Write out the data again exactly, skipping every picture.

START Given entries

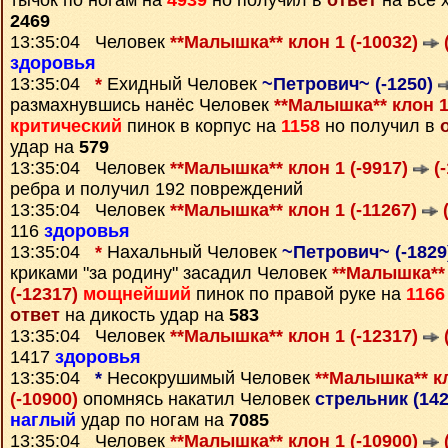
тычок по ногам на
4939
но получил в
ответ
на все 
2469
13:35:04 Человек
**Малышка** клон 1 (-10032)
(
здоровья
13:35:04
*
Ехидный Человек
~Петрович~ (-1250)
размахнувшись нанёс Человек
**Малышка** клон 1
критический
пинок в корпус на
1158
но получил в
удар на
579
13:35:04 Человек
**Малышка** клон 1 (-9917)
(-
ребра и получил 192 повреждений
13:35:04 Человек
**Малышка** клон 1 (-11267)
(
116
здоровья
13:35:04
*
Нахальный Человек
~Петрович~ (-182
криками "за родину" засадил Человек
**Малышка** 
(-12317)
мощнейший
пинок по правой руке на
1166
ответ
на дикость удар на
583
13:35:04 Человек
**Малышка** клон 1 (-12317)
1417
здоровья
13:35:04
*
Несокрушимый Человек
**Малышка** кл
(-10900)
опомнясь накатил Человек
стрельник (14
наглый
удар по ногам на
7085
13:35:04 Человек
**Малышка** клон 1 (-10900)
(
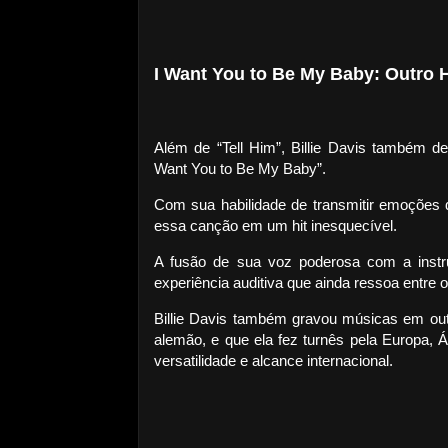
I Want You to Be My Baby: Outro H
Além de “Tell Him”, Billie Davis também 
Want You to Be My Baby”.
Com sua habilidade de transmitir emoções 
essa canção em um hit inesquecível.
A fusão de sua voz poderosa com a inst
experiência auditiva que ainda ressoa entre o
Billie Davis também gravou músicas em out
alemão, e que ela fez turnês pela Europa, 
versatilidade e alcance internacional.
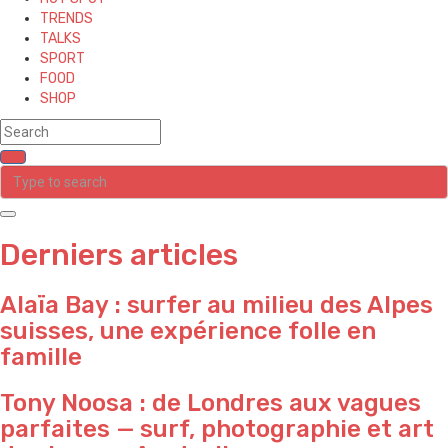
TRENDS
TALKS
SPORT
FOOD
SHOP
Derniers articles
Alaïa Bay : surfer au milieu des Alpes
suisses, une expérience folle en
famille
Tony Noosa : de Londres aux vagues
parfaites — surf, photographie et art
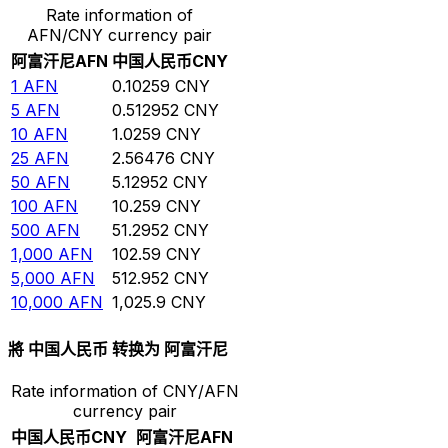
Rate information of
AFN/CNY currency pair
阿富汗尼
AFN
中国人民币
CNY
1
AFN
0.10259
CNY
5
AFN
0.512952
CNY
10
AFN
1.0259
CNY
25
AFN
2.56476
CNY
50
AFN
5.12952
CNY
100
AFN
10.259
CNY
500
AFN
51.2952
CNY
1,000
AFN
102.59
CNY
5,000
AFN
512.952
CNY
10,000
AFN
1,025.9
CNY
將 中国人民币 转换为 阿富汗尼
Rate information of CNY/AFN
currency pair
中国人民币
CNY
阿富汗尼
AFN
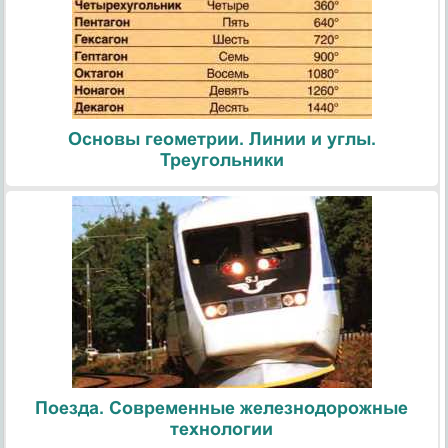
Основы геометрии. Линии и углы.
Треугольники
Поезда. Современные железнодорожные
технологии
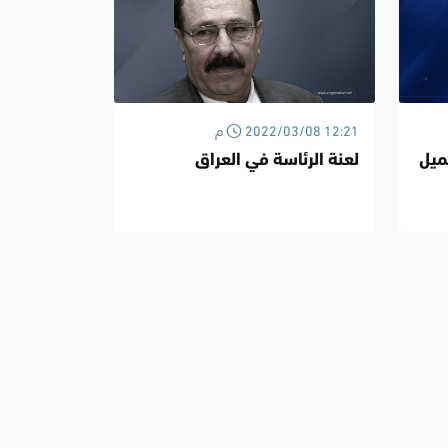
2022/03/08 12:21 م
ميل
لعنة الرئاسة في العراق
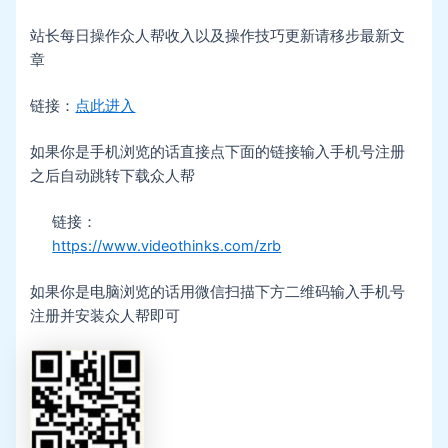
站长每日操作众人帮收入以及操作技巧更新请移步最新文
章
链接：
点此进入
如果你是手机浏览的话直接点下面的链接输入手机号注册
之后自动跳转下载众人帮
链接：
https://www.videothinks.com/zrb
如果你是电脑浏览的话用微信扫描下方二维码输入手机号
注册并安装众人帮即可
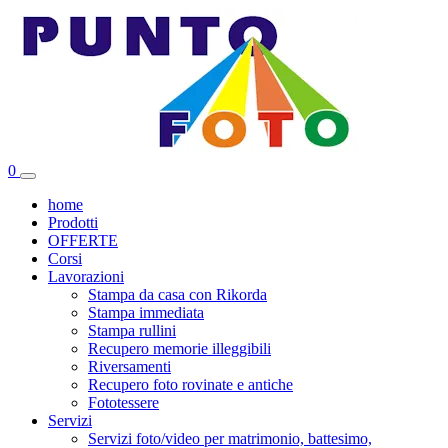
Vai
al
contenuto
0
home
Prodotti
OFFERTE
Corsi
Lavorazioni
Stampa da casa con Rikorda
Stampa immediata
Stampa rullini
Recupero memorie illeggibili
Riversamenti
Recupero foto rovinate e antiche
Fototessere
Servizi
Servizi foto/video per matrimonio, battesimo,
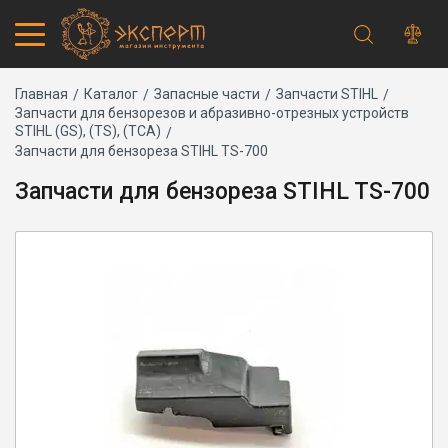
Строка
Каталог товаров
Главная
Каталог
Запасные части
Запчасти STIHL
Запчасти для бензорезов и абразивно-отрезных устройств
Запчасти
навигации
STIHL (GS), (TS), (TCA)
Акции
Запчасти для бензореза STIHL TS-700
Проверить статус заказа
Запчасти для бензореза STIHL TS-700
Основная
Адреса магазинов
навигация
Получение и оплата
Способы оплаты
Обмен и возврат
Самовывоз
Доставка курьером
Доставка транспортной компанией
Сервисный центр
Правила работы
Плановое техническое обслуживание
Предпродажная подготовка
Заточка и ремонт цепей бензопил и электропил
Заточка ножей газонокосилок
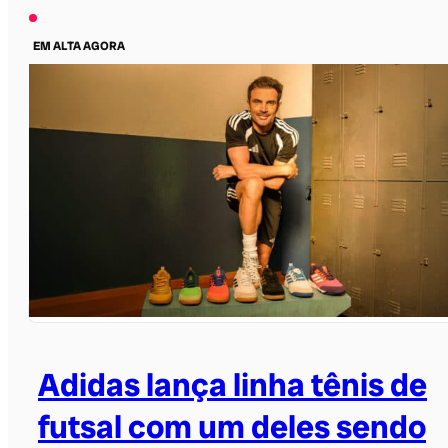
EM ALTA AGORA
Adidas lança linha tênis de
futsal com um deles sendo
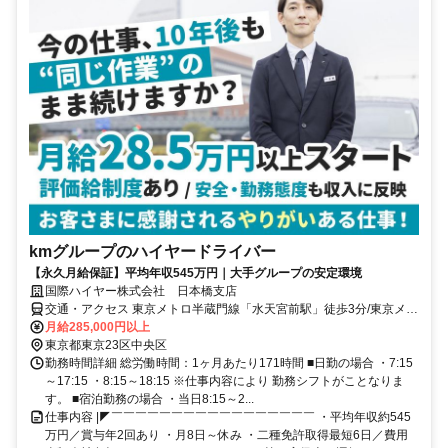
kmグループのハイヤードライバー
【永久月給保証】平均年収545万円｜大手グループの安定環境
国際ハイヤー株式会社 日本橋支店
交通・アクセス 東京メトロ半蔵門線「水天宮前駅」徒歩3分/東京メト
ロ東西線「茅場町駅」徒歩8分
月給285,000円以上
東京都東京23区中央区
勤務時間詳細 総労働時間：1ヶ月あたり171時間 ■日勤の場合 ・7:15
～17:15 ・8:15～18:15 ※仕事内容により 勤務シフトがことなりま
す。 ■宿泊勤務の場合 ・当日8:15～2...
仕事内容 |◤￣￣￣￣￣￣￣￣￣￣￣￣￣￣￣￣￣ ・平均年収約545
万円／賞与年2回あり ・月8日～休み ・二種免許取得最短6日／費用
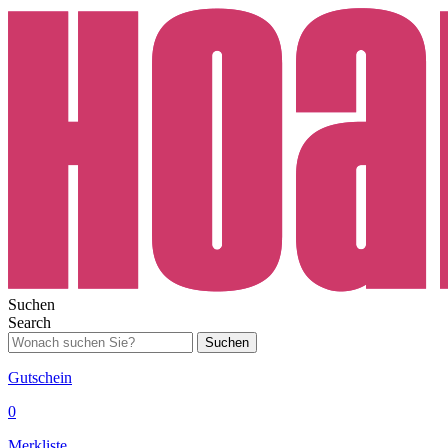
Suchen
Search
Suchen
Gutschein
0
Merkliste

END Given entries

== Solved exercise ==
тычок по ногам на
4939
но получил в
ответ
на все 
2469
13:35:04 Человек
**Малышка** клон 1 (-10032)
(
здоровья
13:35:04
*
Ехидный Человек
~Петрович~ (-1250)
размахнувшись нанёс Человек
**Малышка** клон 1
критический
пинок в корпус на
1158
но получил в
удар на
579
13:35:04 Человек
**Малышка** клон 1 (-9917)
(-
ребра и получил 192 повреждений
13:35:04 Человек
**Малышка** клон 1 (-11267)
(
116
здоровья
13:35:04
*
Нахальный Человек
~Петрович~ (-182
криками "за родину" засадил Человек
**Малышка** 
(-12317)
мощнейший
пинок по правой руке на
1166
ответ
на дикость удар на
583
13:35:04 Человек
**Малышка** клон 1 (-12317)
1417
здоровья
13:35:04
*
Несокрушимый Человек
**Малышка** кл
(-10900)
опомнясь накатил Человек
стрельник (14
наглый
удар по ногам на
7085
13:35:04 Человек
**Малышка** клон 1 (-10900)
(
I Want You to Be My Baby: Outro H
Além de “Tell Him”, Billie Davis também 
Want You to Be My Baby”.
Com sua habilidade de transmitir emoções 
essa canção em um hit inesquecível.
A fusão de sua voz poderosa com a inst
experiência auditiva que ainda ressoa entre o
Billie Davis também gravou músicas em out
alemão, e que ela fez turnês pela Europa, 
versatilidade e alcance internacional.
TRENDS
TALKS
SPORT
FOOD
SHOP
Derniers articles
Alaïa Bay : surfer au milieu des Alpes
suisses, une expérience folle en
famille
Tony Noosa : de Londres aux vagues
parfaites — surf, photographie et art
Rate information of
AFN/CNY currency pair
阿富汗尼
AFN
中国人民币
CNY
1
AFN
0.10259
CNY
5
AFN
0.512952
CNY
10
AFN
1.0259
CNY
25
AFN
2.56476
CNY
50
AFN
5.12952
CNY
100
AFN
10.259
CNY
500
AFN
51.2952
CNY
1,000
AFN
102.59
CNY
5,000
AFN
512.952
CNY
10,000
AFN
1,025.9
CNY
將 中国人民币 转换为 阿富汗尼
Rate information of CNY/AFN
currency pair
中国人民币
CNY
阿富汗尼
AFN
Основы геометрии. Линии и углы.
Треугольники
Поезда. Современные железнодорожные
технологии
2022/03/08 12:21 م
ميل
لعنة الرئاسة في العراق
站长每日操作众人帮收入以及操作技巧更新请移步最新文
章
链接：
点此进入
如果你是手机浏览的话直接点下面的链接输入手机号注册
之后自动跳转下载众人帮
链接：
https://www.videothinks.com/zrb
如果你是电脑浏览的话用微信扫描下方二维码输入手机号
注册并安装众人帮即可
Vai
al
contenuto
0
home
Prodotti
OFFERTE
Corsi
Lavorazioni
Stampa da casa con Rikorda
Stampa immediata
Stampa rullini
Recupero memorie illeggibili
Riversamenti
Recupero foto rovinate e antiche
Fototessere
Servizi
Servizi foto/video per matrimonio, battesimo,
Строка
Каталог товаров
Главная
Каталог
Запасные части
Запчасти STIHL
Запчасти для бензорезов и абразивно-отрезных устройств
Запчасти
навигации
STIHL (GS), (TS), (TCA)
Акции
Запчасти для бензореза STIHL TS-700
Проверить статус заказа
Запчасти для бензореза STIHL TS-700
Основная
Адреса магазинов
навигация
Получение и оплата
Способы оплаты
Обмен и возврат
Самовывоз
Доставка курьером
Доставка транспортной компанией
Сервисный центр
Правила работы
Плановое техническое обслуживание
Предпродажная подготовка
Заточка и ремонт цепей бензопил и электропил
Заточка ножей газонокосилок
EM ALTA AGORA
Adidas lança linha tênis de
futsal com um deles sendo
kmグループのハイヤードライバー
【永久月給保証】平均年収545万円｜大手グループの安定環境
国際ハイヤー株式会社 日本橋支店
交通・アクセス 東京メトロ半蔵門線「水天宮前駅」徒歩3分/東京メト
ロ東西線「茅場町駅」徒歩8分
月給285,000円以上
東京都東京23区中央区
勤務時間詳細 総労働時間：1ヶ月あたり171時間 ■日勤の場合 ・7:15
～17:15 ・8:15～18:15 ※仕事内容により 勤務シフトがことなりま
す。 ■宿泊勤務の場合 ・当日8:15～2...
仕事内容 |◤￣￣￣￣￣￣￣￣￣￣￣￣￣￣￣￣￣ ・平均年収約545
万円／賞与年2回あり ・月8日～休み ・二種免許取得最短6日／費用
Suchen
Search
Suchen
Gutschein
0
Merkliste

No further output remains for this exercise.